1. Sign any message:
Input script: "<sigS>"
Output script: "<sigR> OP_SWAP OP_CAT <pubkey> OP_CHECKSIG"
Execution:
<sigS> <sigR> OP_SWAP
<sigR> <sigS> OP_CAT
<signature> <pubkey> OP_CHECKSIG
OP_TRUE
2. Proof of Work to move coins:
Input script: "<message> <tailHash>"
Output script: "<target> OP_CAT OP_SWAP OP_SHA256 OP_EQUAL"
Execution:
<message> <tailHash> <target> OP_CAT
<message> <hash> OP_SWAP
<hash> <message> OP_SHA256
<hash> <hash> OP_EQUAL
OP_TRUE
3. Transaction introspection:
Very similar as to point one. In the best case, it could be identical. In some other cases, it could require transaction building with "<txHead> <txData> <txTail> OP_CAT OP_CAT", and then hashing it with OP_SHA256. Then, you could set "<txHead> <txTail>" in your output script, but "<txData>" could be some part of the input, and for example represent some part of the transaction output amount, which can be changed by the transaction signer. Which means, if you for example allow picking three bytes in your <txData>, and it would be placed, where you have transaction output amount, then you can change the amount, and pick a number from 0.00000000 BTC to 0.16777215 BTC.

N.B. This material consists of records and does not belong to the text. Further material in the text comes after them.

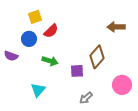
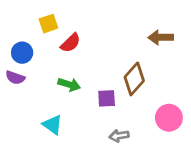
blue circle: (29, 39) -> (22, 53), moved
cyan triangle: (38, 90) -> (53, 125), turned -35
gray arrow: (86, 98) -> (119, 136), turned 32

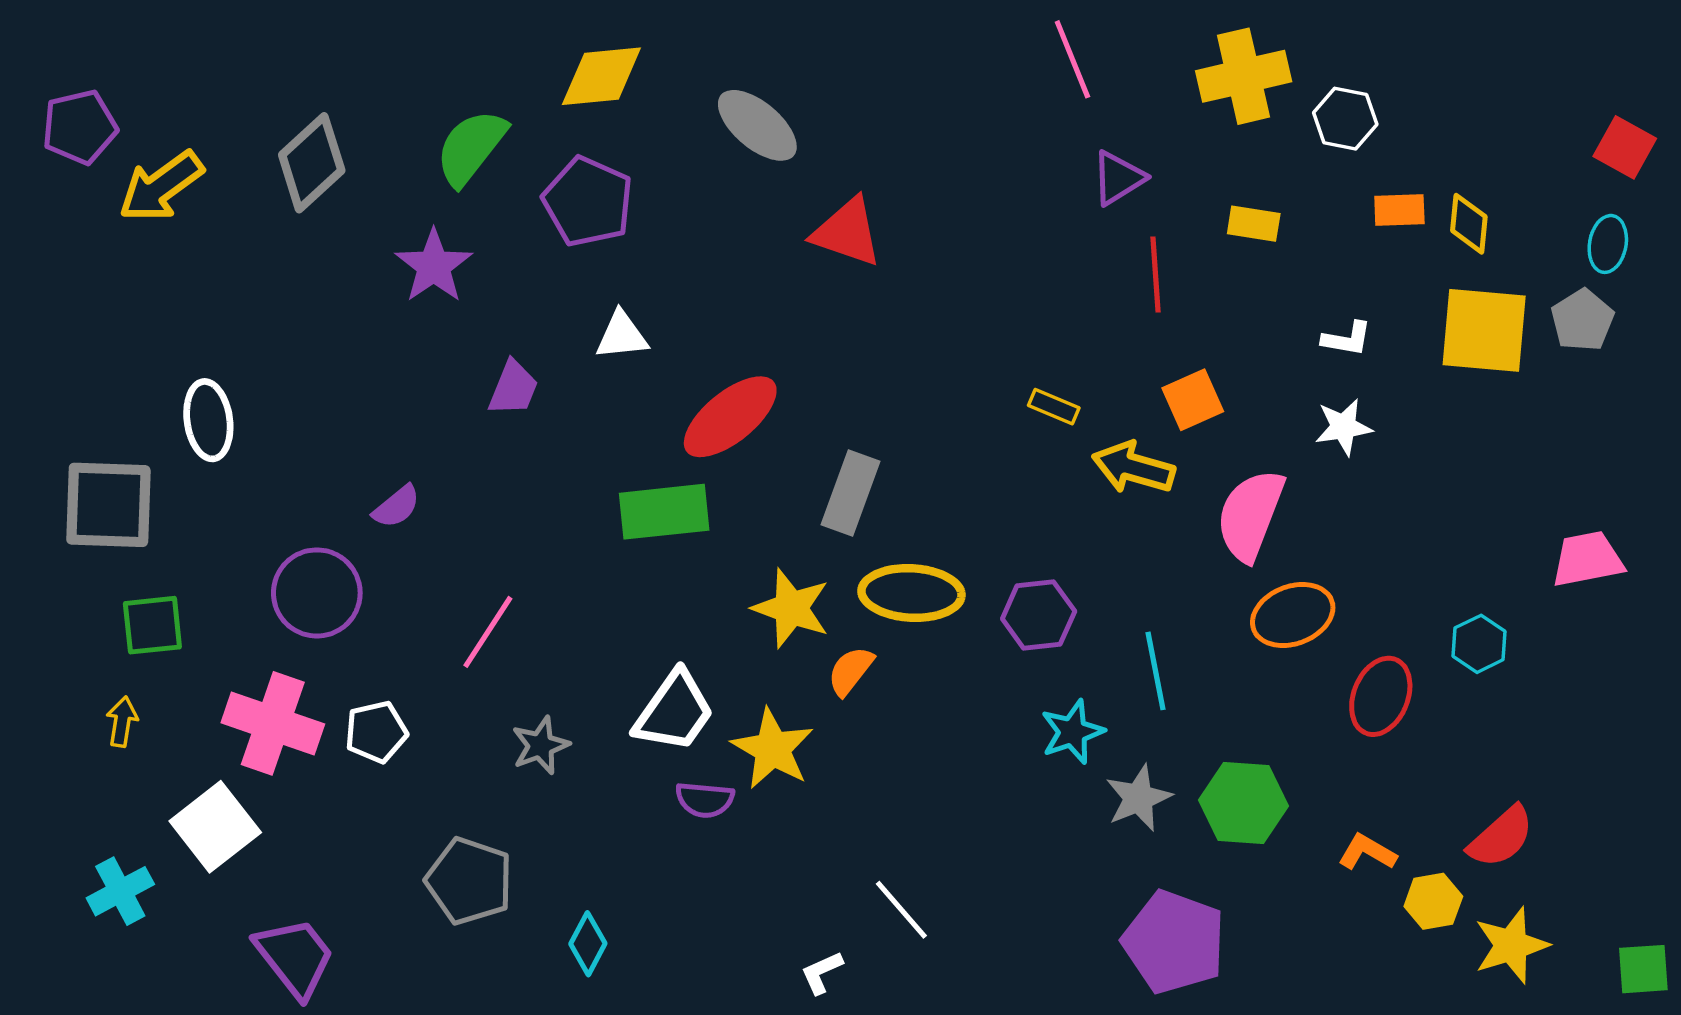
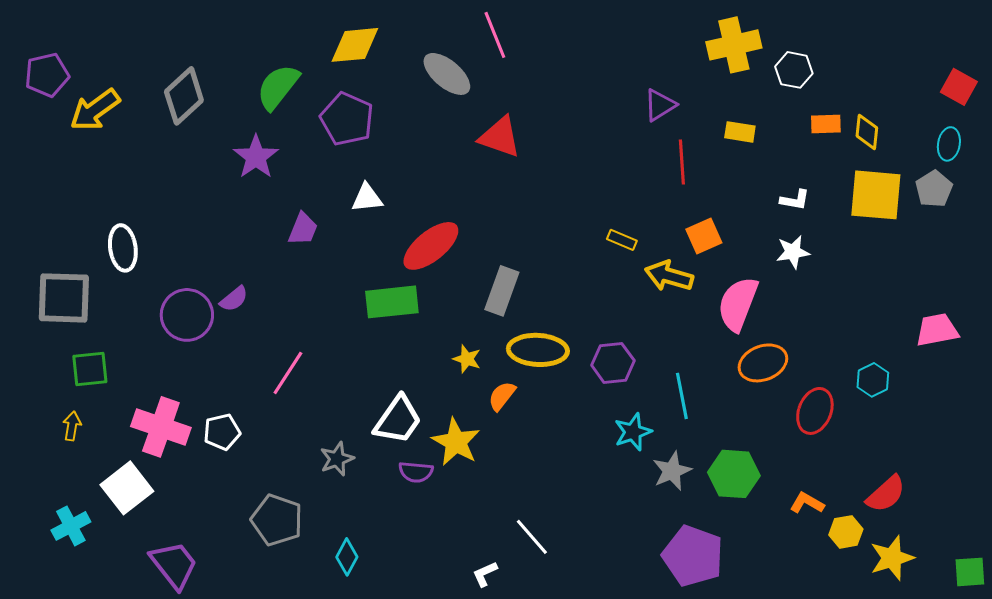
pink line: (1072, 59) -> (495, 35), moved
purple circle: (317, 593) -> (187, 315), moved
yellow star: (791, 608) -> (467, 359), size x0.6
gray star: (540, 745) -> (337, 459), moved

Some links, also from the BIP for OP_CAT:
https://medium.com/blockstream/cat-and-schnorr-tricks-i-faf1b59bd298https://www.wpsoftware.net/andrew/blog/cat-and-schnorr-tricks-ii.html4. Provably fair transaction puzzles:
Input script: "<signature> <pubkeyTail>"
Output script: "<pubkeyHead> OP_SWAP OP_CAT OP_CHECKSIG"
Execution:
<signature> <pubkeyTail> <pubkeyHead> OP_SWAP
<signature> <pubkeyHead> <pubkeyTail> OP_CAT
<signature> <pubkey> OP_CHECKSIG
OP_TRUE
Then, if you pick for example 0xbadc0ded as your <pubkeyHead>, then people could mine a public key, starting with x-value equal to 0xbadc0ded, and that would be a proof, that someone can break 32-bit public keys. Of course, any non-zero pattern will do (the only reason why zero will not work, is the half of the generator).